Patients were divided into three diagnostic groups before starting the trial: bipolar disorder, depressive disorder, or other psychiatric disorders.

In addition to conventional treatment, patients were randomly assigned to receive two 40-minute intravenous infusions of ketamine or placebo (saline) over 24 hours.

The researchers then looked at the percentage of patients in full suicidal remission at day 3, confirmed by a score of 3 or less on a clinician-rated scale for suicidal ideation (SSI) based on 19 items scored 0 to 2 (maximum score 38).

The team of researchers found that more patients receiving ketamine reached full remission of suicidal ideas at day 3 than those receiving placebo. Between the first assessment and day 4, all side effects were rated as minor and had greatly decreased.
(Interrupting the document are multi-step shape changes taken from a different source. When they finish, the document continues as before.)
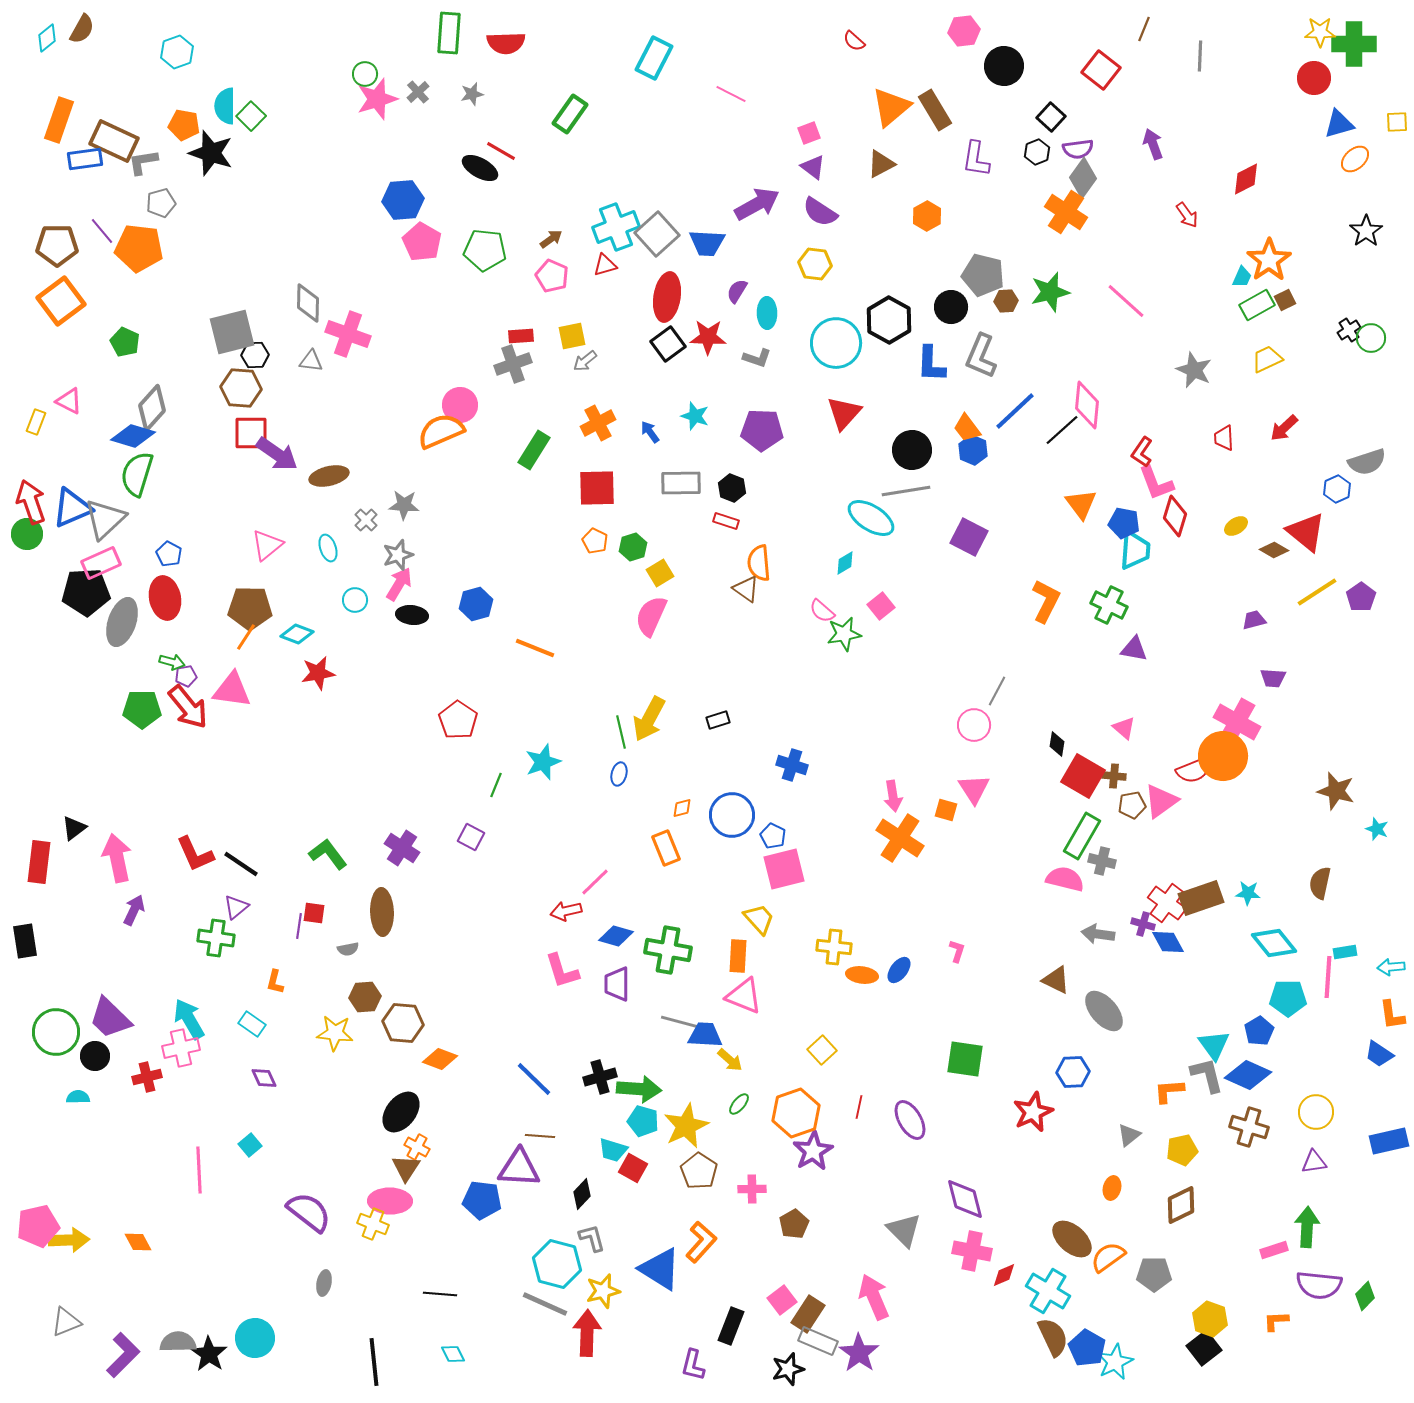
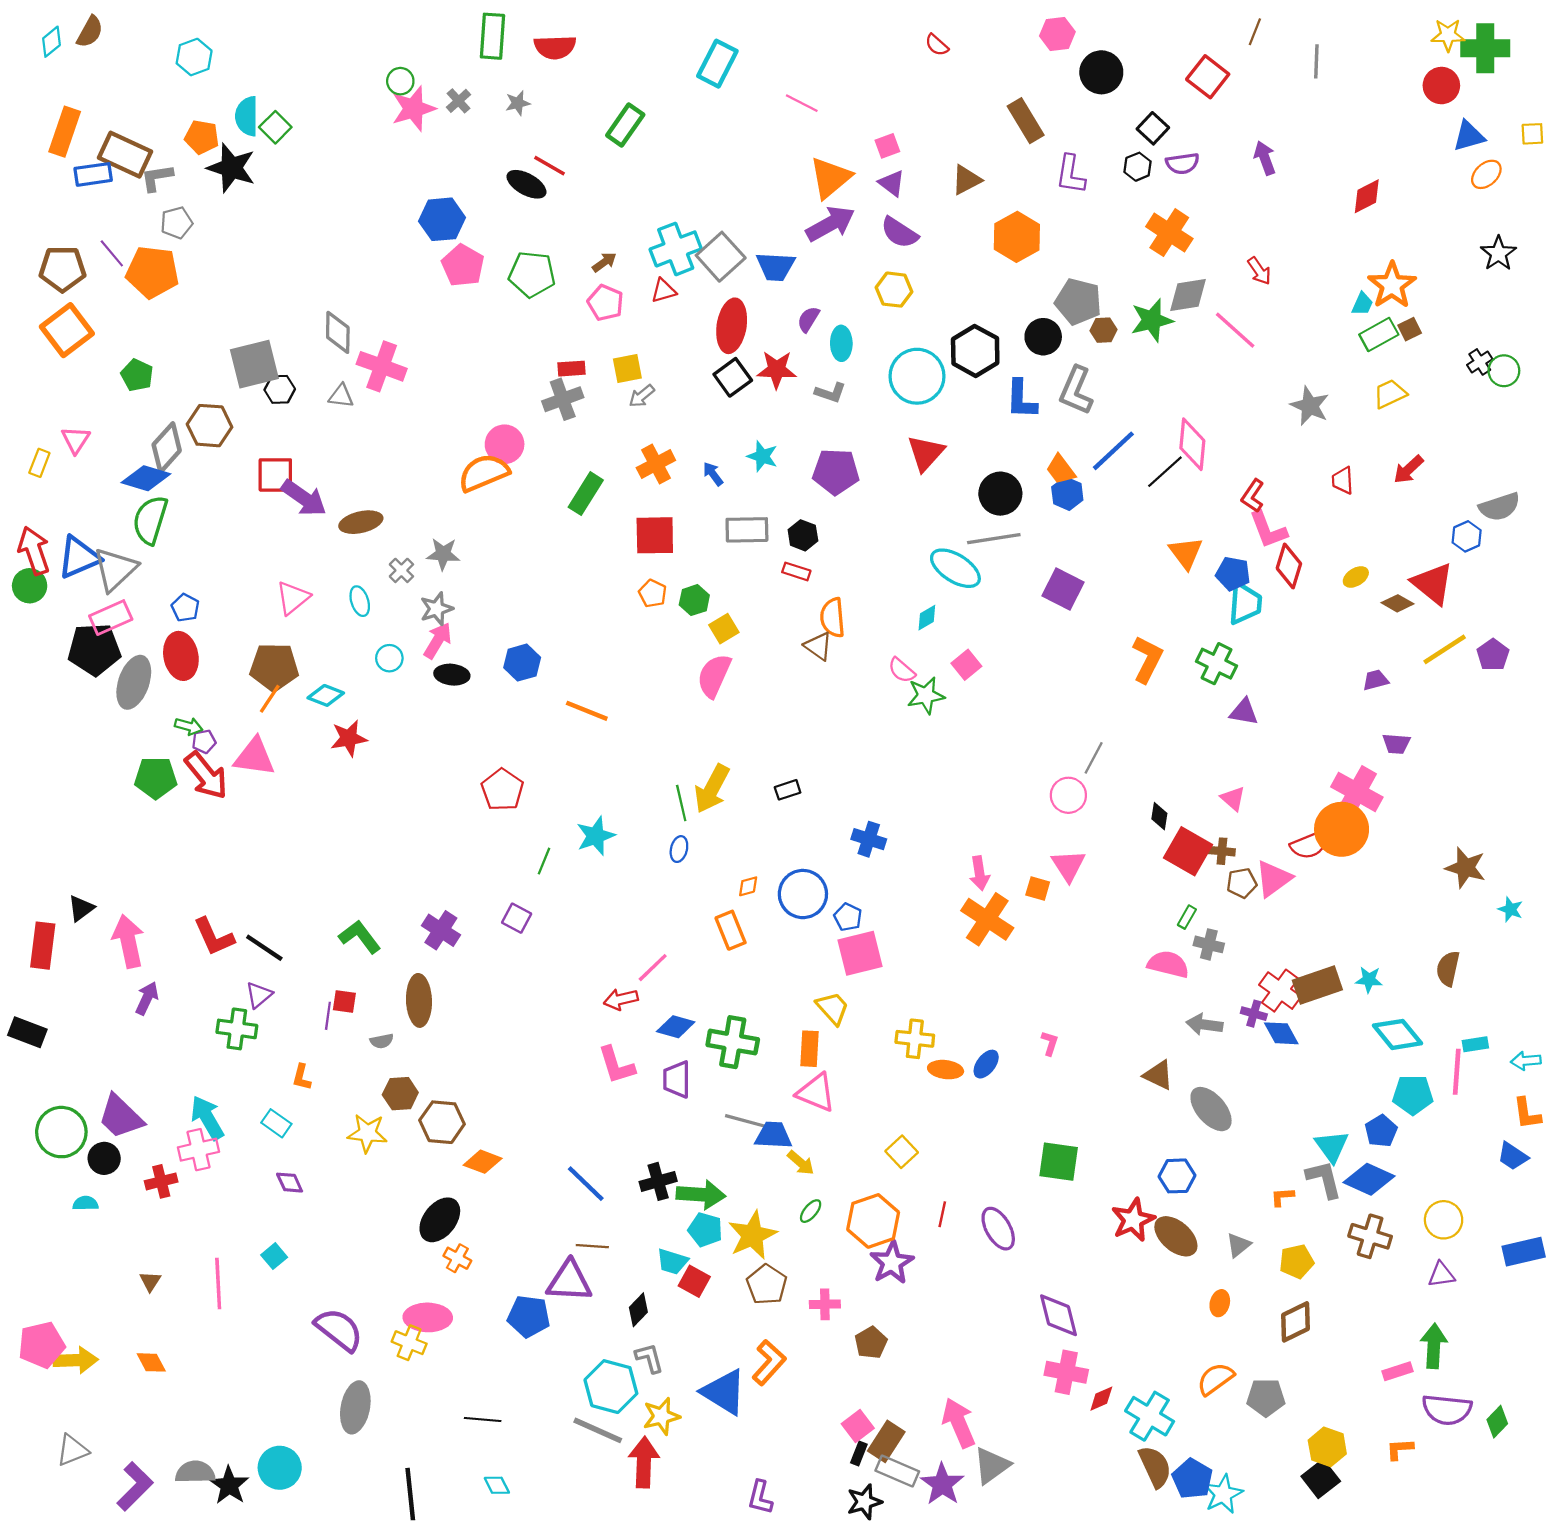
orange triangle: (891, 107) -> (830, 178), moved
gray diamond: (1083, 178) -> (1188, 295), moved, turned 45
red arrow: (1187, 215) -> (1259, 271), moved
orange hexagon: (927, 216) -> (1017, 237), size x1.5
brown hexagon: (241, 388) -> (209, 426), moved
pink triangle: (69, 401) -> (76, 440), turned 36
green rectangle: (1082, 836) -> (1187, 917), size x0.5
black rectangle: (25, 941) -> (27, 1032), turned -60
orange L-shape: (1169, 1091) -> (1282, 1197), size x0.7
brown triangle: (406, 1168) -> (150, 1281), moved, size x0.7
gray triangle: (904, 1230) -> (992, 1466), moved, turned 39
brown ellipse: (1072, 1239) -> (1176, 1236), moved
gray ellipse: (324, 1283) -> (355, 1407), size x1.8
black rectangle: (731, 1326) -> (859, 1453), moved, size x0.6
People with bipolar disorder benefited the most from ketamine, but patients with serious depression or other mental diseases saw no significant advantages. However, because these data come from such a small number of people, caution is advised.

Ketamine appeared to reduce psychological pain as well, and the researchers speculated that this analgesic effect could explain its effects in reducing suicide ideation.

Although this was a large, well-designed study, the researchers acknowledged several limitations and emphasised that the rapid resolution of suicide thoughts after receiving ketamine does not imply a lower risk of suicidal behaviours, particularly after hospital discharge.

They also added that one patient in the ketamine group committed suicide, though the monitoring committee judged that this was unrelated to the intervention.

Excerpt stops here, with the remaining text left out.